On Tue, Oct 05, 2021 at 12:45:28PM -0400, Sean Anderson wrote:
On 10/5/21 6:33 AM, Russell King (Oracle) wrote:
> On Mon, Oct 04, 2021 at 03:15:27PM -0400, Sean Anderson wrote:
> > Some modules have something at SFP_PHY_ADDR which isn't a PHY. If we try to
> > probe it, we might attach genphy anyway if addresses 2 and 3 return
> > something other than all 1s. To avoid this, add a quirk for these modules
> > so that we do not probe their PHY.
> >
> > The particular module in this case is a Finisar SFP-GB-GE-T. This module is
> > also worked around in xgbe_phy_finisar_phy_quirks() by setting the support
> > manually. However, I do not believe that it has a PHY in the first place:
> >
> > $ i2cdump -y -r 0-31 $BUS 0x56 w
> > 0,8 1,9 2,a 3,b 4,c 5,d 6,e 7,f
> > 00: ff01 ff01 ff01 c20c 010c 01c0 0f00 0120
> > 08: fc48 000e ff78 0000 0000 0000 0000 00f0
> > 10: 7800 00bc 0000 401c 680c 0300 0000 0000
> > 18: ff41 0000 0a00 8890 0000 0000 0000 0000
>
> Actually, I think that is a PHY. It's byteswapped (which is normal using
> i2cdump in this way).The real contents of the registers are:
>
> 00: 01ff 01ff 01ff 0cc2 0c01 c001 000f 2001
> 08: 48fc 0e00 78ff 0000 0000 0000 0000 f000
> 10: 0078 bc00 0000 1c40 0c68 0003 0000 0000
> 18: 41ff 0000 000a 9088 0000 0000 0000 0000
Ah, thanks for catching this.
> It's advertising pause + asym pause, 1000BASE-T FD, link partner is also
> advertising 1000BASE-T FD but no pause abilities.
>
> When comparing this with a Marvell 88e1111:
>
> 00: 1140 7949 0141 0cc2 05e1 0000 0004 2001
> 08: 0000 0e00 4000 0000 0000 0000 0000 f000
> 10: 0078 8100 0000 0040 0568 0000 0000 0000
> 18: 4100 0000 0002 8084 0000 0000 0000 0000
>
> It looks remarkably similar. However, The first few reads seem to be
> corrupted with 0x01ff. It may be that the module is slow to allow the
> PHY to start responding - we've had similar with Champion One SFPs.

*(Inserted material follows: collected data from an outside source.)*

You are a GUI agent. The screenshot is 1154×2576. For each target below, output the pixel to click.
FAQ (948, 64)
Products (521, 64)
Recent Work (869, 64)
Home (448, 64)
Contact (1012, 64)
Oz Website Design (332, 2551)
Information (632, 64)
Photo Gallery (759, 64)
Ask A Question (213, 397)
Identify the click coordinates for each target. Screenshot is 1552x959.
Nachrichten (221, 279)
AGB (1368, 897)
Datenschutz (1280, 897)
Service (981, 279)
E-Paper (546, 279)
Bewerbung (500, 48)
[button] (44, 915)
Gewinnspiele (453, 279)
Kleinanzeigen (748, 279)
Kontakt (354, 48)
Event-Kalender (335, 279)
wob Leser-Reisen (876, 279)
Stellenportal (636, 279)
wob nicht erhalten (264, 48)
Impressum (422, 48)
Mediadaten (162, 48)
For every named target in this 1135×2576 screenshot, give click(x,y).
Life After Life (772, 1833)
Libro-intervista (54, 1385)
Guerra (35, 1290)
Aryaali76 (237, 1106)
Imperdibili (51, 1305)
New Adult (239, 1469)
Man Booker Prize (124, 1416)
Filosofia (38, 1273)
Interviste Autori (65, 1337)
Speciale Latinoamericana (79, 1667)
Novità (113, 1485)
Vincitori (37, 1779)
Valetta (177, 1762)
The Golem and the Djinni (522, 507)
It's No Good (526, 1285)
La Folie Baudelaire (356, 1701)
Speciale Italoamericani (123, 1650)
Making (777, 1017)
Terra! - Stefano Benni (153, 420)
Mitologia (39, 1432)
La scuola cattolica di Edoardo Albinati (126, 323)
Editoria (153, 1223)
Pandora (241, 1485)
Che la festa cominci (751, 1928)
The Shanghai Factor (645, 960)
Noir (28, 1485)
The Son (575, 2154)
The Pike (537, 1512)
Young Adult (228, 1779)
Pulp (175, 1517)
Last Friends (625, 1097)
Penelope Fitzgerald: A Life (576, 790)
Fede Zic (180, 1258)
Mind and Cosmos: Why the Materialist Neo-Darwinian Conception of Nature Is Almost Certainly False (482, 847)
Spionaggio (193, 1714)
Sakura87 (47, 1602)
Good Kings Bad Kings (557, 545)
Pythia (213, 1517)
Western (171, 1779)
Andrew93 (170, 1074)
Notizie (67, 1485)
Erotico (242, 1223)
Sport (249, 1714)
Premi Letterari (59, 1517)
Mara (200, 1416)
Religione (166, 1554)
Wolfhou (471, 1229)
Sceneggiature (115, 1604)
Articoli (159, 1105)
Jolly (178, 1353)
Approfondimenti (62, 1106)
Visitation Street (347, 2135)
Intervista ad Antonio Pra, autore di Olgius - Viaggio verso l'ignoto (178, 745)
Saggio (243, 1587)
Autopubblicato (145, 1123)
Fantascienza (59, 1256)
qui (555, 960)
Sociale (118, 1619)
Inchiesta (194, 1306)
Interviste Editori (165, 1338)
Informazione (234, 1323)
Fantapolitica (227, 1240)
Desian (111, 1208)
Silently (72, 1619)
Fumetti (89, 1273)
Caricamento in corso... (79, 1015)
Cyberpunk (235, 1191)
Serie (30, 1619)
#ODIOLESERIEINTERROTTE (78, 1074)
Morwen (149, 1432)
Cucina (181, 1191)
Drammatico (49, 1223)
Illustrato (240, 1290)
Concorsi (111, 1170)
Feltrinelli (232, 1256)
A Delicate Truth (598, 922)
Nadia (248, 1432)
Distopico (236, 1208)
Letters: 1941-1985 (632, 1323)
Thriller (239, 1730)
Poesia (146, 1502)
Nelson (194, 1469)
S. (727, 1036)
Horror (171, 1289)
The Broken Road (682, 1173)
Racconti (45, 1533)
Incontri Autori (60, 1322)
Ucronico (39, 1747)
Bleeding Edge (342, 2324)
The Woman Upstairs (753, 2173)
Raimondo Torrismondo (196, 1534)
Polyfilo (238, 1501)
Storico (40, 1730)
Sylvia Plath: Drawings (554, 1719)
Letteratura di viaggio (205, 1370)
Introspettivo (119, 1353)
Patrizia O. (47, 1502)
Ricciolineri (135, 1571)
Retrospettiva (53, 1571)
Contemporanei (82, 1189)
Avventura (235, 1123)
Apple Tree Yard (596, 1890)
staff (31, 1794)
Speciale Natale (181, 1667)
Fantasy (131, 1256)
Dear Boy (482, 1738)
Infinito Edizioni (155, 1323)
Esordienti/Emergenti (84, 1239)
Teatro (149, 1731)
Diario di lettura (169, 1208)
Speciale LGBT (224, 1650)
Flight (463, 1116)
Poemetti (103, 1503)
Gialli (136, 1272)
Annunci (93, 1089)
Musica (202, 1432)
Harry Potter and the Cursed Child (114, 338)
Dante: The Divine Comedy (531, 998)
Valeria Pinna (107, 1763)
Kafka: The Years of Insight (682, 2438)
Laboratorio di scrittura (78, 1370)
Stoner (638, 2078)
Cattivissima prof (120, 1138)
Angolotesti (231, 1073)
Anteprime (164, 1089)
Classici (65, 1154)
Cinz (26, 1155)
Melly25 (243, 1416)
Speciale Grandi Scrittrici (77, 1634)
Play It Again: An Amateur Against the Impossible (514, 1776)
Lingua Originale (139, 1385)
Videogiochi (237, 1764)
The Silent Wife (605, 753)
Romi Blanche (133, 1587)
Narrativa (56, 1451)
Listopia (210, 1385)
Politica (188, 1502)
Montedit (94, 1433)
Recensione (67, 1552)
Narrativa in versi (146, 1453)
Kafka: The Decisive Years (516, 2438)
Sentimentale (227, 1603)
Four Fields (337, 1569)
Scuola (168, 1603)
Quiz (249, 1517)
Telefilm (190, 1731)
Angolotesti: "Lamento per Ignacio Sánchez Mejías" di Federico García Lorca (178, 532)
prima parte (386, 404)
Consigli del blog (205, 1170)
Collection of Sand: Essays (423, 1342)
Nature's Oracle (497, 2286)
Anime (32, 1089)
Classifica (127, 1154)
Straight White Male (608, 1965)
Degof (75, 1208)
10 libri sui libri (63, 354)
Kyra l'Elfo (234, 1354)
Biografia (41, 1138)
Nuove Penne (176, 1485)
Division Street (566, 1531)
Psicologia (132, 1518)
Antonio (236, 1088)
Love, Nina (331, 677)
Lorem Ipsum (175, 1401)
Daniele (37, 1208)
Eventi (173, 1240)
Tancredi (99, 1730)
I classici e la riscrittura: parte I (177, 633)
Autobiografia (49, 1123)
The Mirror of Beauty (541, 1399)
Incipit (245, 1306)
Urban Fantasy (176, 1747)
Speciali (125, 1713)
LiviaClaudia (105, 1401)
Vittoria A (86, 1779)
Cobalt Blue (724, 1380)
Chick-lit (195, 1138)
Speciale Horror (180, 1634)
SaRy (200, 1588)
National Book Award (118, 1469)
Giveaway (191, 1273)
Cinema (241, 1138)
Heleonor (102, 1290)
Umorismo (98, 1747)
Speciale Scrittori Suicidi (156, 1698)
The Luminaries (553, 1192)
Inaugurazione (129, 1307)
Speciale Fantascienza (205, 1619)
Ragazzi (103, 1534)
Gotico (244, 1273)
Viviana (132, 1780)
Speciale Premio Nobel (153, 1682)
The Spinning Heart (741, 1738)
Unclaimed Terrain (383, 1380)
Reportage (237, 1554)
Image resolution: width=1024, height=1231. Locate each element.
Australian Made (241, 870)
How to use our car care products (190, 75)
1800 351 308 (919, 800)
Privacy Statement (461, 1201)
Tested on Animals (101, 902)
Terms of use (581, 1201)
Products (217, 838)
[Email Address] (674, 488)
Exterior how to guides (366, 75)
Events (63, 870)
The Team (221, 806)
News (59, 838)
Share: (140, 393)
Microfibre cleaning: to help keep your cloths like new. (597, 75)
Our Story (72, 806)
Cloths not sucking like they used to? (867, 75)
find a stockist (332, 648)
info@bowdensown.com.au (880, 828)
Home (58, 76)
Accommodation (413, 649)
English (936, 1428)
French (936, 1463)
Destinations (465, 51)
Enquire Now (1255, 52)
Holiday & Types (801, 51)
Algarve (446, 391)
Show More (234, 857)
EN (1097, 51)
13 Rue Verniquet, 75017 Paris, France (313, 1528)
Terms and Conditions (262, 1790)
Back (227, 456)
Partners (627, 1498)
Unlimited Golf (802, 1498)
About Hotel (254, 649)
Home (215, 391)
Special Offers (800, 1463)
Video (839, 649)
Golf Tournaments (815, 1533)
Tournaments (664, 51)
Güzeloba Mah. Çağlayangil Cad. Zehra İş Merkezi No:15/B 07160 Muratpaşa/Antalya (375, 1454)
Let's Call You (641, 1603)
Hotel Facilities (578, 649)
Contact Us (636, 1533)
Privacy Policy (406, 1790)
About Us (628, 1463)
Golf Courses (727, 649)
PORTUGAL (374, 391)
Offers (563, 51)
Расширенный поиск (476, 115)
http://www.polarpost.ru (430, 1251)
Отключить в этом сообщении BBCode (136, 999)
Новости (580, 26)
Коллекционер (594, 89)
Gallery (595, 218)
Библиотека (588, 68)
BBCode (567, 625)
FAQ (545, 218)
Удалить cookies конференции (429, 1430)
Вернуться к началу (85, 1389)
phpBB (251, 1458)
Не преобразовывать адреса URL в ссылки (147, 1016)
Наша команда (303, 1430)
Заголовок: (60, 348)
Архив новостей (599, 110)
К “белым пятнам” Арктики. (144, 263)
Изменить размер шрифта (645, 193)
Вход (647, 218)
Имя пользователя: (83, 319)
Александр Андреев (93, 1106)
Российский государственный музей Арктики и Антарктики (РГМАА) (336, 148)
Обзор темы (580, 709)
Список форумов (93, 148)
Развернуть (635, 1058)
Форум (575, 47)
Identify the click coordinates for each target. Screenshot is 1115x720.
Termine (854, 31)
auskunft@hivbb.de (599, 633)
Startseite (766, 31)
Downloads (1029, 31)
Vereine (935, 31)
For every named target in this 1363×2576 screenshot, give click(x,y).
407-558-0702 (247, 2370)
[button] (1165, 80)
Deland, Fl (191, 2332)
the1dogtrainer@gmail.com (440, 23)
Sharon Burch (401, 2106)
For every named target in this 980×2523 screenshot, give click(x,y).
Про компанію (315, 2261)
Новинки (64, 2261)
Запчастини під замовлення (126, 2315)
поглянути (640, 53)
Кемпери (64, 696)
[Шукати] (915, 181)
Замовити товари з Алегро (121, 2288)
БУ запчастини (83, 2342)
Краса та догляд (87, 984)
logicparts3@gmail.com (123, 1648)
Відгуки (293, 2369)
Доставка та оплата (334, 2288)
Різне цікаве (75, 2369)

Do you have an an example of how to work around this? Even reading one
register at a time I still get the bogus 0x01ff. Reading bytewise, a
reasonable-looking upper byte is returned every other read, but the
lower byte is 0xff every time.
I think the Champion One modules just don't respond to the I2C
transactions, so we keep retrying for a while. We try every
50ms for 12 retries, which seems to be long enough for their
modules.
> It looks like it's a Marvell 88e1111. The register at 0x11 is the
> Marvell status register, and 0xbc00 indicates 1000Mbit, FD, AN
> resolved, link up which agrees with what's in the various other
> registers.
That matches some supplemental info on the manufacturer's website
(which was frustratingly not associated with the model number of
this particular module).
The interesting thing is, many modules use 88e1111, which is about
the only PHY that I'm aware that supports I2C access mode natively.
So, it's really surprising that you're getting corrupted data,
unless...
There's been a history of using too strong pull-ups on the SFP I2C
lines. The SFP MSA gives a minimum value of the resistors (4.7k).
SFP+ lowers the minimum value and raises the maximum clock frequency.
Some SFP modules are unable to drive the I2C bus low against the
lower resistances resulting in corrupted data (or worse, it can
corrupt the EEPROMs.)
Other problems on some platforms have been with I2C level shifters
locking up, but that doesn't look like what's happening here - they
lockup at logic low not logic high. Even so-called "impossible to
lockup" level shifters have locked up despite their manufacturer
stating that it is impossible.
Is it always the same addresses?
What if you read from a different offset?
What if you re-read after it seems to have cleared?